Strayed delves into memoir after her fiction debut, Torch. She here recounts her experience hiking the Pacific Crest Trail (PCT) in 1995 after her mother's death and her own subsequent divorce. Designated a National Scenic Trail in 1968 but not completed until 1993, the PCT runs from Mexico to Canada, and Strayed hiked sections of it two summers after it was officially declared finished. She takes readers with her on the trail, and the transformation she experiences on its course is significant: she goes from feeling out of her element with a too-big backpack and too-small boots to finding a sense of home in the wilderness and with the allies she meets along the way.
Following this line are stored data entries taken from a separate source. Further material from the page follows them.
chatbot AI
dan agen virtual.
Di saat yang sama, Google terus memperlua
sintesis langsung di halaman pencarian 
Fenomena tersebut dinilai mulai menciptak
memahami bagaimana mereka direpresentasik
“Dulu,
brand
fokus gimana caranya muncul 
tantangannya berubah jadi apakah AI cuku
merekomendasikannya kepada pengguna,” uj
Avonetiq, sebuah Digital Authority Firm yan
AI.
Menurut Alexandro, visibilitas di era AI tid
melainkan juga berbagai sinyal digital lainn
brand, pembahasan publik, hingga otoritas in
Readers will appreciate her vivid descriptions of the natural wonders near the PCT, particularly Mount Hood, Crater Lake, and the Sierras—what John Muir proclaimed the "Range of Light." Verdict: This book is less about the PCT and more about Strayed's own personal journey, which makes the story's scope a bit unclear. However, fans of her novel will likely enjoy this new book. —Karen McCoy, Northern Arizona Univ. Lib., Flagstaff
Library Journal


Unsentimental memoir of the author's three-month solo hike from California to Washington along the Pacific Crest Trail.... Along the way she suffered aches, pains, loneliness, blistered, bloody feet and persistent hunger. Yet the author also discovered a newfound sense of awe; for her, hiking the PCT was "powerful and fundamental" and "truly hard and glorious." Strayed was stunned by how the trail both shattered and sheltered her.... A candid, inspiring narrative of the author's brutal physical and psychological journey through a wilderness of despair to a renewed sense of self.